Paul sat there, silent, his head down his breath ragged. I put my hand on his shoulder and squeezed. "You know where I am, if you want to talk, I'm here to listen."


Later that evening there was a knock on my front door, it was Paul with a bottle of whisky in his hand. "I thought that you might like a wee dram." he said.


"Come in" I said stepping back "I'm in here where there's a fire going."


I took two glasses from the dresser and fetched a jug of water from the kitchen, Paul poured a good measure into each glass handed me one and tapped his against mine "Slainte" he said.


"Cheers" I replied. We sat in silence for a while each staring into the fire, each seeing different things, things that we wanted to see in the flames.


"I had a letter this morning, a letter I had been expecting but dreading."


I said nothing letting him fill the silence when he was ready.


"You see, my partner disappeared a short while before we were due to move in here, he was a climber and would go off for weeks at a time, all over the world. But he always came back. Until the last time. He was in South America and supposed to be climbing with a group of guys he'd met in Nepal. I got a text saying that they hadn't turned up at the meeting point so he was going on alone. That's the last I heard until today. His body, what was left of it, has been found at the bottom of a crevasse, my address was sealed in a watertight packet in his back pack along with instructions in case of an accident to cremate his remains and scatter the ashes in the mountains where he was climbing. It's all been done and I don't even have somewhere to go to say goodbye."


There was nothing I could say to him to ease the pain so I just put my hand over his.

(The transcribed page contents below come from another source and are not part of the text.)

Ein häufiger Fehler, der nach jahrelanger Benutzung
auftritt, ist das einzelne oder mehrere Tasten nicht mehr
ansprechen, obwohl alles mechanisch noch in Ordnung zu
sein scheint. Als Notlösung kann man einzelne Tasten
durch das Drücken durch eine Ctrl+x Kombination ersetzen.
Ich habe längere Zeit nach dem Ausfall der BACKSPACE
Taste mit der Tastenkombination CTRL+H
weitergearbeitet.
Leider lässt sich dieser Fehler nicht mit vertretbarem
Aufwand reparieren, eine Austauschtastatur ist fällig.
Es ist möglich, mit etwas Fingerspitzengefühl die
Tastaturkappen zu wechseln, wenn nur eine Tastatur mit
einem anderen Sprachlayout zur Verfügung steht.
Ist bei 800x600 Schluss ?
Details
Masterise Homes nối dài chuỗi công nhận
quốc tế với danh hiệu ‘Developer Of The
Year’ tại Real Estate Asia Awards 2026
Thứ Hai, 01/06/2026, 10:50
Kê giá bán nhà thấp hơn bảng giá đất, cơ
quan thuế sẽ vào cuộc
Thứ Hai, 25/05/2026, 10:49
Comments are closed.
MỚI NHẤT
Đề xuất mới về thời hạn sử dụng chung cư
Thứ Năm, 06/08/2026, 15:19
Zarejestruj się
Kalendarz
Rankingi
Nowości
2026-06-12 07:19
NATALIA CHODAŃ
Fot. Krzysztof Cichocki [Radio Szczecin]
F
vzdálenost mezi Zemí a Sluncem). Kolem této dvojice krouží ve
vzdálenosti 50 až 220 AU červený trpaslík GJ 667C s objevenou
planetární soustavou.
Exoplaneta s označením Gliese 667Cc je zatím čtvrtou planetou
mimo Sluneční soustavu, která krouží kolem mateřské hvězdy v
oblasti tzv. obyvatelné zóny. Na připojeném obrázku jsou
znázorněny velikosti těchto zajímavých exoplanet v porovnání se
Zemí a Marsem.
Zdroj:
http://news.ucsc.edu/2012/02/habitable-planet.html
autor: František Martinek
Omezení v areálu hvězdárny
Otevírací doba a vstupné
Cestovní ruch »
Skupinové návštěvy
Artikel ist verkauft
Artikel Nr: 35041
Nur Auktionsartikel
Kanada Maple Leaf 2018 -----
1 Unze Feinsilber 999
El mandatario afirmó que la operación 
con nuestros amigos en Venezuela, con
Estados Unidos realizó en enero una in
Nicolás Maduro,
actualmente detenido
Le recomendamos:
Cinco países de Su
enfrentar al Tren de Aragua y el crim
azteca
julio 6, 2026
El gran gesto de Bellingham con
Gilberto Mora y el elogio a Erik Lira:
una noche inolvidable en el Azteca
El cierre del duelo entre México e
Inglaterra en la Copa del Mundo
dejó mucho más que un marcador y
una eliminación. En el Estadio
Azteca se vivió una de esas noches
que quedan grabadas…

"The place where you can talk to him, say goodbye, swear at him, whatever you want, will always be inside you. Your heart will always hold him, that I know."


We sat on, drinking the scotch, until the fire began to die right down. Eventually Paul stood up, slightly unsteadily and put his coat back on. At the front door he turned to say goodnight, I put my arms around him and held him for a few moments.


"I'm here, anytime." I said "Don't for one moment think that you are alone, remember that the village will always be around you." He walked back down the path, turned at the bottom, raised his hand and was gone.  


It is said that it takes a village to raise a child, it also takes one to support an adult.